**What you should do**
Whatever runs from the line with "Answer in <instances>...</instances>. Trace" to the end of the records below must be copied exactly, with nothing else included.

**Source material**
◇ ◇ ◇ ◇ ◇ ◇ ◇
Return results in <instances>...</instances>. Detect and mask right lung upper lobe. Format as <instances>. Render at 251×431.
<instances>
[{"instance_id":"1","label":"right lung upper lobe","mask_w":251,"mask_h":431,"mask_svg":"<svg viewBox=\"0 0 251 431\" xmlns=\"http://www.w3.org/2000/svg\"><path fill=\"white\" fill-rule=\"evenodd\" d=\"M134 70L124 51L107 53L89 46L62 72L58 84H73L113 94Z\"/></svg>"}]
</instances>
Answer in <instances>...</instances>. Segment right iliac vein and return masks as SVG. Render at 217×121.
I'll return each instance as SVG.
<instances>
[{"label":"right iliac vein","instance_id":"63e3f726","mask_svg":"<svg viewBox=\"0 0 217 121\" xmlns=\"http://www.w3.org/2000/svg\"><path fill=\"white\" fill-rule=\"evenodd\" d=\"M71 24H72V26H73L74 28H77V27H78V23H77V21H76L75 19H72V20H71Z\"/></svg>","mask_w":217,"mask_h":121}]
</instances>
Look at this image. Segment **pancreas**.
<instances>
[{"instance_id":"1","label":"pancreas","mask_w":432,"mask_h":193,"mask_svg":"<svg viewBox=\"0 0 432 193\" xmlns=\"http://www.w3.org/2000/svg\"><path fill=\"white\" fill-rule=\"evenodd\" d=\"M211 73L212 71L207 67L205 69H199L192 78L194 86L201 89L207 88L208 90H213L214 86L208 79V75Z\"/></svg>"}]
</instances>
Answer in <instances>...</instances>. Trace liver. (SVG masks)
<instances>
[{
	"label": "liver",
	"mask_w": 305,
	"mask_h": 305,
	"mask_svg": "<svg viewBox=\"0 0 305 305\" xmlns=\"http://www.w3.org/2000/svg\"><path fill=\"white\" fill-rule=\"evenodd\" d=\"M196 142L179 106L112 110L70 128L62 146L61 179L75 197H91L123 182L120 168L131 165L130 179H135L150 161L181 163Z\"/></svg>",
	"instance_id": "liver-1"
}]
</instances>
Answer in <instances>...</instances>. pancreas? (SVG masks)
◇ ◇ ◇ ◇ ◇ ◇ ◇
**Answer section**
Answer in <instances>...</instances>. Trace liver. (SVG masks)
<instances>
[{
	"label": "liver",
	"mask_w": 305,
	"mask_h": 305,
	"mask_svg": "<svg viewBox=\"0 0 305 305\" xmlns=\"http://www.w3.org/2000/svg\"><path fill=\"white\" fill-rule=\"evenodd\" d=\"M196 142L179 106L112 110L70 128L62 146L61 179L75 197H91L123 182L120 168L131 165L130 179H135L150 161L181 163Z\"/></svg>",
	"instance_id": "liver-1"
}]
</instances>
Answer in <instances>...</instances>. pancreas? (SVG masks)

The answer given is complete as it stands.